Estonia's labor market was in a very good position in the first half of 2022, despite the shock to the economy caused by Russia's full-scale invasion of Ukraine and the consequent jump in energy prices, Bank of Estonia economists Orsolya Soosaar, Katri Urke, Lauri Matsulevitš and Mari Pärnamäe said Wednesday.
In the first half of the year, there were more people employed than there were prior to the COVID-19 pandemic, however the expectations for employment of businesses in manufacturing, trade and construction became more pessimistic as well, and the strong growth seen in employment slowed, according to a Bank of Estonia press release.
Although employment was high, there were more people unemployed in Estonia in the first half of 2022 than there were prior to the pandemic. This was due to the fact that Estonian residents' labor force participation rate increased extraordinarily quickly, the central bank noted, adding that it's likely that several obstacles to participation in the labor force imposed by the pandemic were eliminated.
One of the first signs of the impacts of the more recent crisis can be seen in unemployment data, where, on top of the addition to the statistics of war refugees from Ukraine, registered unemployment data for the third quarter of 2022 reflects some increase in unemployment among local residents as well. Included in this rise is a slight increase in the newly unemployed, who lost their jobs in layoffs.
Despite weaker economic activity, wages rose fast in the first half of the year. This was aided by a 12 percent increase to Estonia's national minimum wage following a two-year pause, the recovery of wage increases in the public sector that had been postponed during the pandemic and clearly also the extraordinarily high inflation in consumer prices. Wages in Estonia are generally not automatically indexed, but inflation is still often taken into account in wage negotiations.
How rapidly rising labor costs affect the competitiveness of businesses in Estonia will depend largely on how competitors' production costs are affected. Companies' capital income increased at the same rate as labor costs in the first half of the year, which means that companies still didn't have to use their profits to cover higher labor costs. This is likely to change if economic activity cools further and wages continue to rise quickly.

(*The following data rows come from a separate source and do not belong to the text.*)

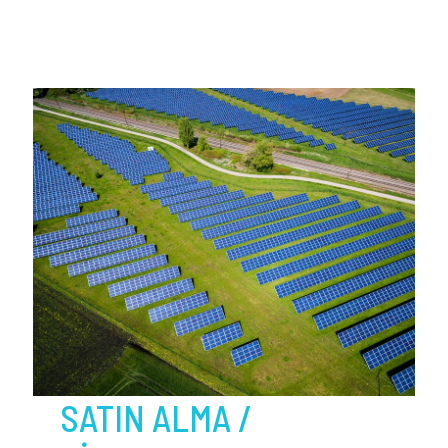
SATIN ALMA /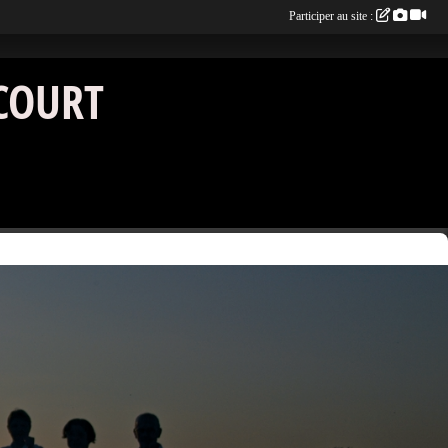
Participer au site :
COURT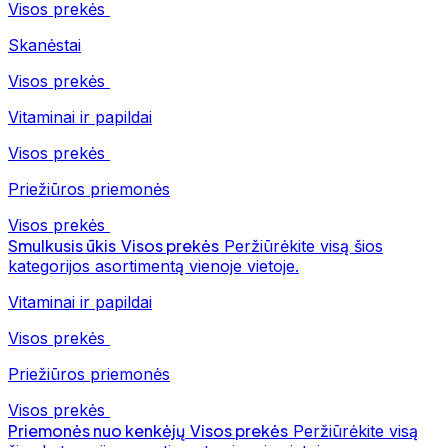
Visos prekės
Skanėstai
Visos prekės
Vitaminai ir papildai
Visos prekės
Priežiūros priemonės
Visos prekės
Smulkusis ūkis
Visos prekės
Peržiūrėkite visą šios
kategorijos asortimentą vienoje vietoje.
Vitaminai ir papildai
Visos prekės
Priežiūros priemonės
Visos prekės
Priemonės nuo kenkėjų
Visos prekės
Peržiūrėkite visą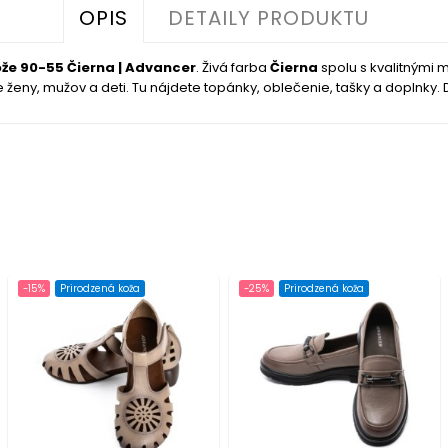
OPIS
DETAILY PRODUKTU
ože 90-55 Čierna | Advancer
. Živá farba
Čierna
spolu s kvalitnými
ženy, mužov a deti. Tu nájdete topánky, oblečenie, tašky a doplnky. Do
-15%
Prirodzená koža
-25%
Prirodzená koža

Thousands of Ukraine refugees join labor market
The most extraordinary development on the Estonian labor market has been the increase in labor supply due to the war refugees from Ukraine who have entered the labor market, the Bank of Estonia highlighted.
As of the end of October, Estonia had granted temporary protection to 26,425 refugees of working age, i.e. aged 15-75. According to Statistics Estonia figures, approximately 9,000 of these refugees have started an employment relationship, while another some 6,000 are looking for work with the help of the Estonian Unemployment Insurance Fund (EUIF).
Refugees in Estonia have found work in manufacturing as well as the service sector. The central bank emphasized that it is important they look for work in a range of sectors, as the labor market will then be able to absorb them without competition for jobs becoming too fierce in specific sectors.